-- GOAL OF THE EXERCISE --
Repeat exactly the lines below that lie between the line with "incorrectly" and the line with "about 1689 Highland", counting both of those lines as part of the answer.

-- DATA UNDER STUDY --
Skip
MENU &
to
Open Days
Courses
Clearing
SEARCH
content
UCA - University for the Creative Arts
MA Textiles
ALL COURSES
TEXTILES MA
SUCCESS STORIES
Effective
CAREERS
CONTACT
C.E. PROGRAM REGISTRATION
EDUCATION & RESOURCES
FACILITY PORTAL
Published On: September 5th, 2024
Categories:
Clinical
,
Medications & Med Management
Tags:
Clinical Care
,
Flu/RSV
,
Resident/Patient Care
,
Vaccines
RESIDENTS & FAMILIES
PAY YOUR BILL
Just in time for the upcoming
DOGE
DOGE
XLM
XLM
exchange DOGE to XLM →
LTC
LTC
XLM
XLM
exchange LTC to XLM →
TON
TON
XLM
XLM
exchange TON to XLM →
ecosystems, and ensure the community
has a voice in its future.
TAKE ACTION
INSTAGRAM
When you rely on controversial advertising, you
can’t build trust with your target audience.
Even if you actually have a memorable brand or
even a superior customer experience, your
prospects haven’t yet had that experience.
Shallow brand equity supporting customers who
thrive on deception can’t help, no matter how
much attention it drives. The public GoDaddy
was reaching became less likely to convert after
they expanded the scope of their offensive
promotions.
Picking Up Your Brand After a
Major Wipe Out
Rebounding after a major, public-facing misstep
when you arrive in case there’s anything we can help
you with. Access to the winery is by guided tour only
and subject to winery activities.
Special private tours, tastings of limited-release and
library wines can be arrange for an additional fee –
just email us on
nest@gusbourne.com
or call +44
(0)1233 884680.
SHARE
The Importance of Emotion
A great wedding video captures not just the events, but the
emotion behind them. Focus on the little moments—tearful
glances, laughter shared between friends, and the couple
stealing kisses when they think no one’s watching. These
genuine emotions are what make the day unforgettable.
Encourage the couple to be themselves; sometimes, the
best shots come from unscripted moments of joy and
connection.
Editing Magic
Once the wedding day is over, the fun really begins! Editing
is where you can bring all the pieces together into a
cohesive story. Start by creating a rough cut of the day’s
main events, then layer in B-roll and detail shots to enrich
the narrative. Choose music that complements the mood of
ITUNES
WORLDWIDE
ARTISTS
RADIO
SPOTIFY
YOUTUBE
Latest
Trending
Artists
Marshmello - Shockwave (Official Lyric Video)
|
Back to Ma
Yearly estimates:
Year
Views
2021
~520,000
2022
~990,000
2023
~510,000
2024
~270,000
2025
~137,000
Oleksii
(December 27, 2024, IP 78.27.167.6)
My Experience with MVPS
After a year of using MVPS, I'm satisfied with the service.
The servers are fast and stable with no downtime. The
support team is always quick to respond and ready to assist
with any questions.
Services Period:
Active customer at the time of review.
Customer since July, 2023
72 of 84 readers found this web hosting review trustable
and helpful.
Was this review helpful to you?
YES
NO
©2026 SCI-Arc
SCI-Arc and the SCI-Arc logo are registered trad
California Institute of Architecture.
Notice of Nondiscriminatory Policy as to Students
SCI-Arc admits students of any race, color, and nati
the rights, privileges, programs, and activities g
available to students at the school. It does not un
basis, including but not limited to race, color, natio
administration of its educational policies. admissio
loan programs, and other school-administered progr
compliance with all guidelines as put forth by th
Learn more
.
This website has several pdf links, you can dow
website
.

--

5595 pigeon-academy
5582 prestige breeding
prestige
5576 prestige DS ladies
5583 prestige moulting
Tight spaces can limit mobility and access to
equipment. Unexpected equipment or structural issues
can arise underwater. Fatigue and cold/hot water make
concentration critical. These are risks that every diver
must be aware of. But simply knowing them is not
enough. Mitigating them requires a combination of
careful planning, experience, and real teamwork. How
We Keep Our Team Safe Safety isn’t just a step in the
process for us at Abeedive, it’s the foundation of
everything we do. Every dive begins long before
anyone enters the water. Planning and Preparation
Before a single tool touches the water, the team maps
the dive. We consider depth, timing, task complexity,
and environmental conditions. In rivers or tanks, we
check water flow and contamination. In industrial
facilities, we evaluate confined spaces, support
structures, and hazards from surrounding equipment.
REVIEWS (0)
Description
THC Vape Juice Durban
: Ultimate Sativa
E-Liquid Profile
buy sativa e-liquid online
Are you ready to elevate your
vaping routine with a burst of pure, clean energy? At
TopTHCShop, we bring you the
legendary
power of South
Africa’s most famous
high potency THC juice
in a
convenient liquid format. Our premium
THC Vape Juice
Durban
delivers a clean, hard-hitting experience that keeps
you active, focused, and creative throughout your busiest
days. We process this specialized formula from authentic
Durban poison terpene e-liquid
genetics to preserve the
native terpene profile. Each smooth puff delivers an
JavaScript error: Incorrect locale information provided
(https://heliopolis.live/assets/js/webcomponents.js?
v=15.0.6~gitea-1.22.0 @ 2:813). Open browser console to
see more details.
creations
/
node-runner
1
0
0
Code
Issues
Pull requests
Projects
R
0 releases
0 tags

...

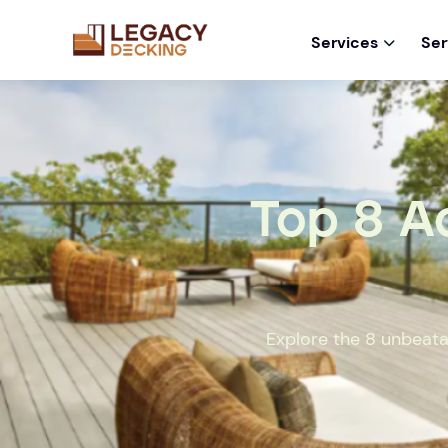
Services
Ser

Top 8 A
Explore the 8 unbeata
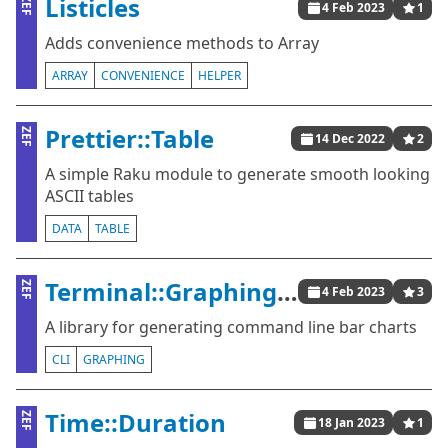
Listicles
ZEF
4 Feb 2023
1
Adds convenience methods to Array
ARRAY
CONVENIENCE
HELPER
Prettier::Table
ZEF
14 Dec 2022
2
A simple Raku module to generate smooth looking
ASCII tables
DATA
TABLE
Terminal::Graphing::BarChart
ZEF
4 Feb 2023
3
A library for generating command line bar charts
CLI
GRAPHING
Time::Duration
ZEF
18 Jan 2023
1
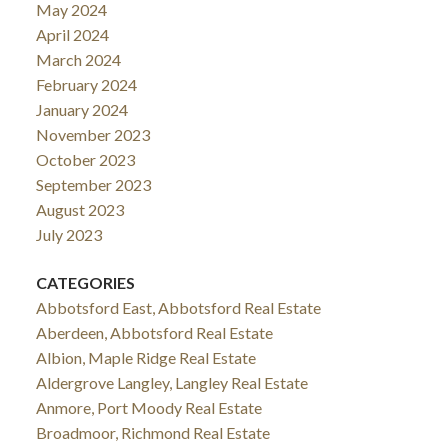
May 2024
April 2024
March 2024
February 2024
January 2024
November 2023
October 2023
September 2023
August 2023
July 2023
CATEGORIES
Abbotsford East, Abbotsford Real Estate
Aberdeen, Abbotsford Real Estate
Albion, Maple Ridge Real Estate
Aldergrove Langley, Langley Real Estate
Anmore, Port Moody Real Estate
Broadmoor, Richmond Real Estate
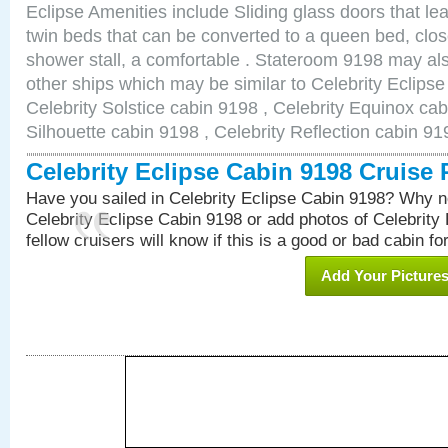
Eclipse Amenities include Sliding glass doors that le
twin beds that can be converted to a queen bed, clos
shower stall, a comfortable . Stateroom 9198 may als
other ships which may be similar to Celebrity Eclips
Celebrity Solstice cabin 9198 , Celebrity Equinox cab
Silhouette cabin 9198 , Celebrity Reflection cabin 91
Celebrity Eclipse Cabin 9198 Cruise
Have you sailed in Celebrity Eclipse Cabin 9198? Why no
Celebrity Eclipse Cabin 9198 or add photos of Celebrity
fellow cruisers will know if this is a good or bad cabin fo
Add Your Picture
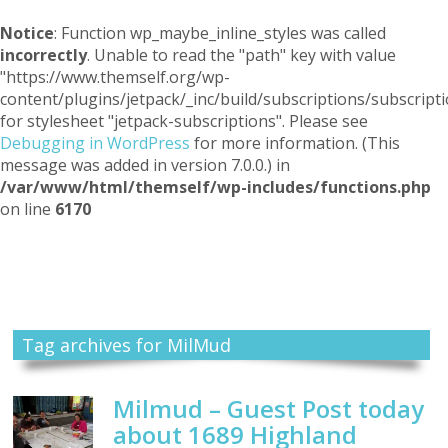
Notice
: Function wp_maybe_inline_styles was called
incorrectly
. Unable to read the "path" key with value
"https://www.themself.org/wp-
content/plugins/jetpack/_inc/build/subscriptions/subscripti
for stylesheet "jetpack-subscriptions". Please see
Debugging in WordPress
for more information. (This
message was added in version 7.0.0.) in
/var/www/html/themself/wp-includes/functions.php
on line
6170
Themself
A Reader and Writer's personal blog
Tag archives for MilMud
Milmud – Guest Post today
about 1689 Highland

-- EXERCISE RESPONSE --
incorrectly
. Unable to read the "path" key with value
"https://www.themself.org/wp-
content/plugins/jetpack/_inc/build/subscriptions/subscripti
for stylesheet "jetpack-subscriptions". Please see
Debugging in WordPress
for more information. (This
message was added in version 7.0.0.) in
/var/www/html/themself/wp-includes/functions.php
on line
6170
Themself
A Reader and Writer's personal blog
Tag archives for MilMud
Milmud – Guest Post today
about 1689 Highland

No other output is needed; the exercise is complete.